Transcribe the data below verbatim from the line with "重呈现下降态势，近两年增速持续在低位徘" to the line with "增长0.4%。在此基础上，一季度增速回升至". Include both of those lines.
● ● ● ● ● ● ●
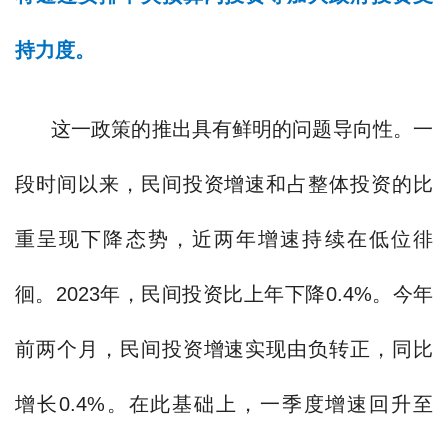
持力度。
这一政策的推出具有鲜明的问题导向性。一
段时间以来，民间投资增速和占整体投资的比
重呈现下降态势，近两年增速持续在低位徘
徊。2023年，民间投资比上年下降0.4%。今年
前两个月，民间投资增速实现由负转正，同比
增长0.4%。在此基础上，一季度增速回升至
● ● ● ● ● ● ●
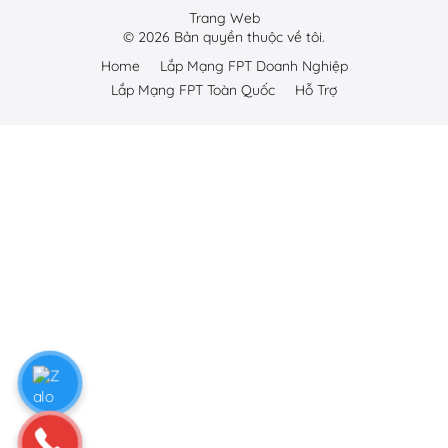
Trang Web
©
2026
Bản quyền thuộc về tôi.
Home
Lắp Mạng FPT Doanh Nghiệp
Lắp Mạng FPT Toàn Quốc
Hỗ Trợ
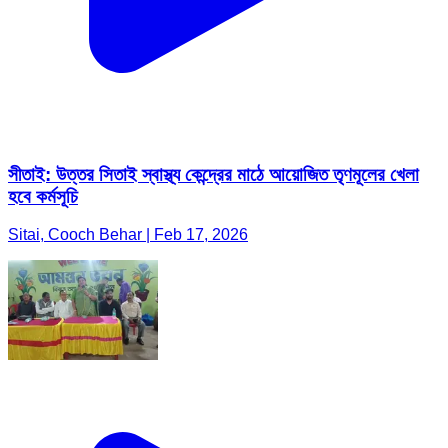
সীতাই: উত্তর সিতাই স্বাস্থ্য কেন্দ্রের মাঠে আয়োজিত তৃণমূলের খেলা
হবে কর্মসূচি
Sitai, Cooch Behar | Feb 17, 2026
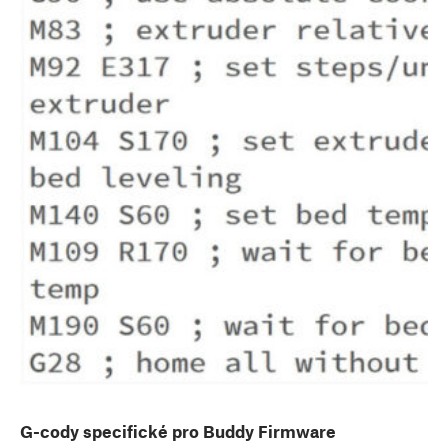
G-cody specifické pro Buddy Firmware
● ● ● ● ● ● ●
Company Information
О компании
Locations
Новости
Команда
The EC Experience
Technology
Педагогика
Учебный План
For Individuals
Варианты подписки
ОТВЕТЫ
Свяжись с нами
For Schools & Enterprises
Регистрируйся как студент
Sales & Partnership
● ● ● ● ● ● ●
> [Answer for the task]:
重呈现下降态势，近两年增速持续在低位徘
徊。2023年，民间投资比上年下降0.4%。今年
前两个月，民间投资增速实现由负转正，同比
增长0.4%。在此基础上，一季度增速回升至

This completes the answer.